[Start of Attachment]

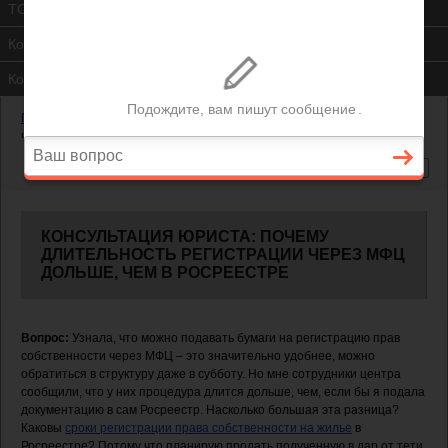
ТСЖ
Контакты
Консультация юриста
Главная
—
Жилищный вопрос
—
Почему длительность регистрации
через МФЦ дольше, чем в Росреестре
КОНСУЛЬТАЦИЯ ЮРИСТА: ПОЧЕМУ
ДЛИТЕЛЬНОСТЬ РЕГИСТРАЦИИ ЧЕРЕЗ МФЦ
ДОЛЬШЕ, ЧЕМ В РОСРЕЕСТРЕ
Вопрос:
Узнала, что можно подавать бумаги на регистрацию прав
собственности через МФЦ – это значительно удобнее, можно
обратиться в структуру даже в субботу. Но мне сотрудники центра
сообщили, что у них процедура длится дольше, чем, если бы я подала
документацию в сам Росреестр. Насколько большая эта разница?
Каковы
сроки регистрации права собственности на жилье
в
Росреестре? Потому что планирую продать полученную в дар от тети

[End of Attachment]

> Exercise requirements
Please restate word for word only the lines from the one with "КОНСУЛЬТАЦИЯ ЮРИСТА: ПОЧЕМУ" through the final line of the listing above, both of them included.

> Exercise response
КОНСУЛЬТАЦИЯ ЮРИСТА: ПОЧЕМУ
ДЛИТЕЛЬНОСТЬ РЕГИСТРАЦИИ ЧЕРЕЗ МФЦ
ДОЛЬШЕ, ЧЕМ В РОСРЕЕСТРЕ
Вопрос:
Узнала, что можно подавать бумаги на регистрацию прав
собственности через МФЦ – это значительно удобнее, можно
обратиться в структуру даже в субботу. Но мне сотрудники центра
сообщили, что у них процедура длится дольше, чем, если бы я подала
документацию в сам Росреестр. Насколько большая эта разница?
Каковы
сроки регистрации права собственности на жилье
в
Росреестре? Потому что планирую продать полученную в дар от тети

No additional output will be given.